-------- Provided information

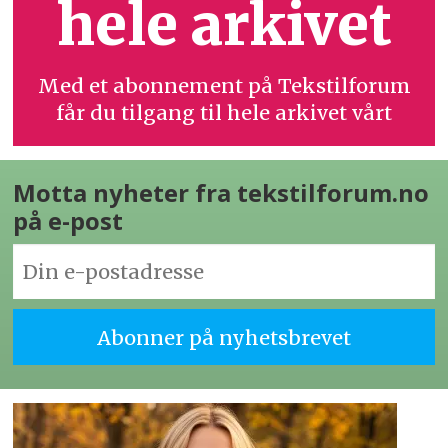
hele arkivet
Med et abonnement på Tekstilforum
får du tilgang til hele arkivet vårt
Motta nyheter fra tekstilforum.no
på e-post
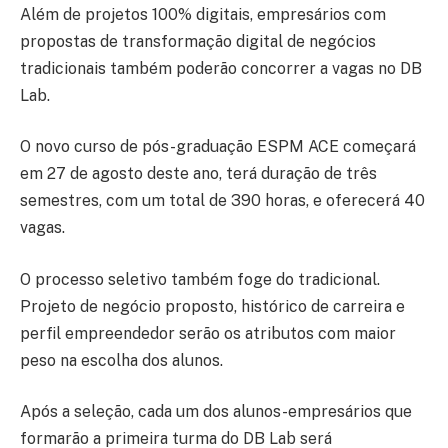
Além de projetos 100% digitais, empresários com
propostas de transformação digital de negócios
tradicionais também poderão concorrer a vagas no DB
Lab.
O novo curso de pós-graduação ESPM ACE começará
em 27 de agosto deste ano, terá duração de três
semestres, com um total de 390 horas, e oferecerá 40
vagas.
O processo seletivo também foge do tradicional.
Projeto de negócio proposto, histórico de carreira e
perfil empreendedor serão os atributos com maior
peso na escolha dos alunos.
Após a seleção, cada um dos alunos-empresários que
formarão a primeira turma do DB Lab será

----------------
-------- Provided information

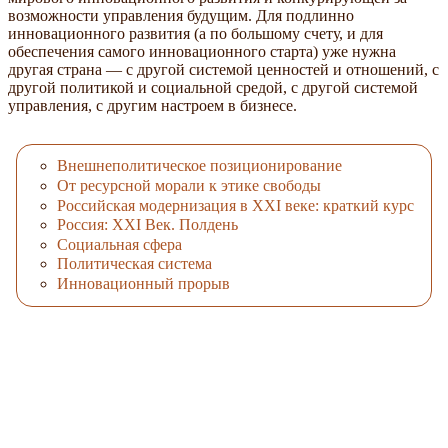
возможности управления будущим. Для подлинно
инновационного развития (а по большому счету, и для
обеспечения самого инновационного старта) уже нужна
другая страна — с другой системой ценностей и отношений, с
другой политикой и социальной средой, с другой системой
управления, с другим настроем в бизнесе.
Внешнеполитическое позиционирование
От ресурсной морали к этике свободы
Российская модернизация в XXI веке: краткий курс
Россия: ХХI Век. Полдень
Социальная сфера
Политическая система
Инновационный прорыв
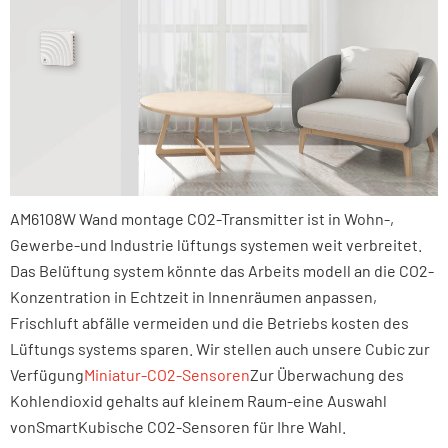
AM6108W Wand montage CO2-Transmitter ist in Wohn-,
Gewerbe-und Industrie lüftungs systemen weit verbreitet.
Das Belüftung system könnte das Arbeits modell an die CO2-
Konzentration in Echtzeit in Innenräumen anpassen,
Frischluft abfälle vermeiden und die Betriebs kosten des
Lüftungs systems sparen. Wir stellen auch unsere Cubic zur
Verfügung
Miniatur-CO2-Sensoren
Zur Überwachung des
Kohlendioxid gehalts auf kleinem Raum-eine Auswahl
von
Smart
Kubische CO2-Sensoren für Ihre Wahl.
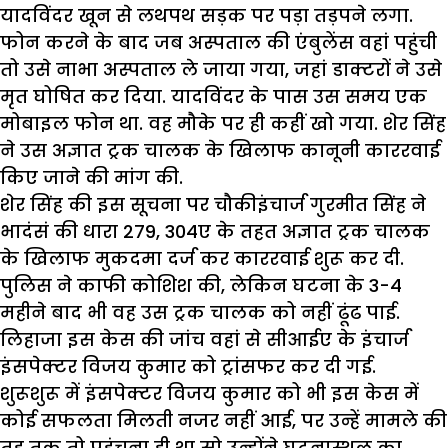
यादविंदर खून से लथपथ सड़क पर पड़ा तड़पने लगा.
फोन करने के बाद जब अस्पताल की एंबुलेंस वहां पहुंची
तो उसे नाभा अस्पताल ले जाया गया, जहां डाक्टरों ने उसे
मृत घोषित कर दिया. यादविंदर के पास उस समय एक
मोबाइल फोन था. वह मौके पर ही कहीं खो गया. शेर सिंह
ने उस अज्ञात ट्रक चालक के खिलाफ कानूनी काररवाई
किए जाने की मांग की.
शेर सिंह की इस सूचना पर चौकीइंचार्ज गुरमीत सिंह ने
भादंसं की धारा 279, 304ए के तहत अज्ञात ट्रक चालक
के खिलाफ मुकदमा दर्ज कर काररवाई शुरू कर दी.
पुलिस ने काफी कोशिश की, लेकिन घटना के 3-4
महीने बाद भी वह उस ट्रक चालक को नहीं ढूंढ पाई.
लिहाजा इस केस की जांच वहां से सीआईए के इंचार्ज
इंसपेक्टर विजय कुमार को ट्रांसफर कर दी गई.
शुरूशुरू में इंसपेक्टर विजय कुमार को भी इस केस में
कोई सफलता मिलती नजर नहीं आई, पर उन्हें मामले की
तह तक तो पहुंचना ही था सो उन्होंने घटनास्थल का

----------------

Task statement: The result is a copy of every line above where the word "também" shows up.

Output for this task:
tradicionais também poderão concorrer a vagas no DB
O processo seletivo também foge do tradicional.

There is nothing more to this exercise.